Spokesperson Joe Ferson of the state Department of Environmental Protection said Tuesday it hasn’t set up a timetable yet for a sound study in Fairhaven.
“Not as yet,” he said. “We’re working on it. We hope to have it as soon as possible.”
It’s been several weeks since Fairhaven’s Board of Health asked for a sound study. On Tuesday, health agent Pat Fowle said she hadn’t receive word yet from the DEP with a start date.
Ms. Fowle said when she talked to Laurel Carlson of the DEP about a week ago, Ms. Carlson, who was in Falmouth, didn’t know when she would be starting the study in Fairhaven.

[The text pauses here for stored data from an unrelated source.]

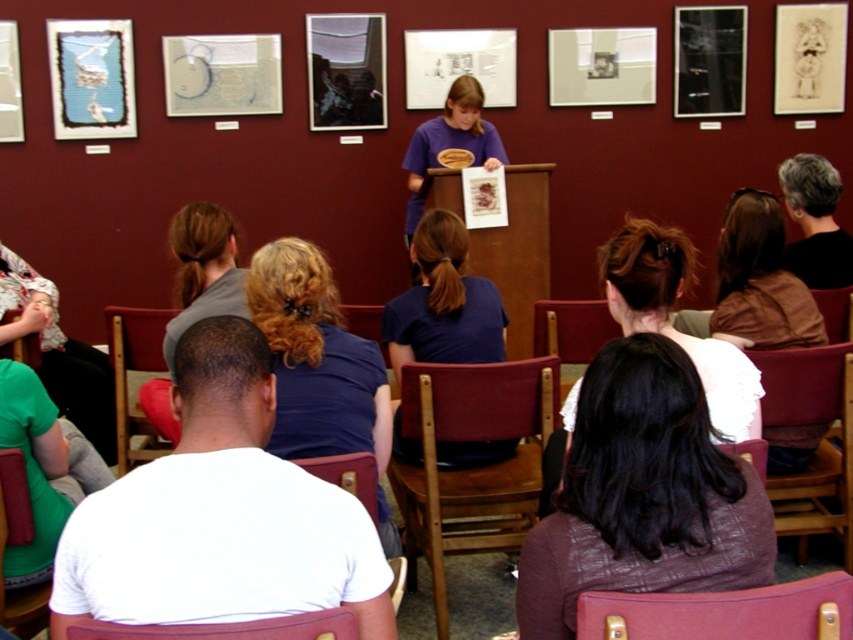 In the scene shown: Is green fabric shirt at lower left wider than maroon leather chair at lower center?

Yes.

Does green fabric shirt at lower left have a greater height compared to maroon leather chair at lower center?

Correct, green fabric shirt at lower left is much taller as maroon leather chair at lower center.

The width and height of the screenshot is (853, 640). I want to click on green fabric shirt at lower left, so click(59, 353).

Which is more to the right, blue fabric hair at center or wooden chair at lower left?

Meanwhile, Selectman Robert Espindola received a “yes-no” sounding opinion from special counsel Kopelman & Paige on whether he would be violating state ethics rules if he voted on turbine-related issues or expressed opinions on them.
It was kind of boiler plate. Attorney Lauren Goldberg said Mr. Espindola did not seem to have a financial interest in the turbines and thus would not be violating state ethics rules. But she said he still might want to recuse himself under certain scenarios and should file a disclosure because of his previous involvement with the lawsuit.
The opinion was sent to the state Ethics Commission and Mr. Espindola is waiting for word back before weighing in on the turbines at board meetings.
The dilemma stems from his involvement in the lawsuit against the turbines up until just before April’s town election. Mr. Espindola lives 1,850 feet from them. If he can’t vote, however, that leaves the board with two members who could split their votes.
Meanwhile, the turbines spin. Just driving around Route 6 and Sconticut Neck Road, a driver in a quiet car like mine doesn’t hear any noise. There is a whish sound when you are on the bike path near them.
Bikers and runners watched them spin one day and expressed general support. A large number of residents who live near them, however, have complained about the noise and other issues.
The election should have given town officials a strong message about approaching such projects with more public debate in the future.
Mr. Espindola was elected by a wide margin — about 400 votes — over his nearest challenger. Voters knew he was involved in Windwise, although many said they voted for him not because of his opposition, but because they knew him personally and respected his integrity.
Fairhaven voters sent a message in April that they want more openness in town government. Mr. Espindola has already made a contribution by pushing for more openness at selectmen’s meetings. Recently, he forced a discussion with Blue Sky Power on the landfill solar project to be held in open session.
Dr. Barbara Acksen, who also has been involved with Windwise, was also elected, as was a Windwise candidate for School Committee. Ms. Acksen has added her scientific expertise — much needed — to the Board of Health. And Mr. Espindola has asked thoughtful questions about the solar project on the landfill.
Democracy should be an open process with town officials seeking a wide spectrum of expertise. Too much that affects voters is done in executive session. And too often town officials seem to think they know best.
Sumul Shah of Fairhaven Wind LLC has never returned a phone call from The Advocate about the wind turbines. Now he reportedly won’t do a mitigation proposal until he gets the results of a noise study from the state. According the The Standard-Times, he is criticizing the people who have filed complaints, saying many of them are involved in the lawsuit.
Ms. Fowle said the Board of Health has received more complaints since the 130 tallied a few weeks ago and hopes to tally them later this week.
Some of the complaints come from residents involved in the lawsuit and some may have filed multiple complaints. But the complaints and the radius their properties make around the turbines need to be carefully studied, not discounted.
The state Legislature is considering whether to impose greater setbacks from residences and the town’s Planning Board will be, too.
At some point, there will doubtless be a mitigation plan and perhaps the turbines will be shut down at night.
It’s unfortunate, though, that it is taking so much time for residents to get any clear answers.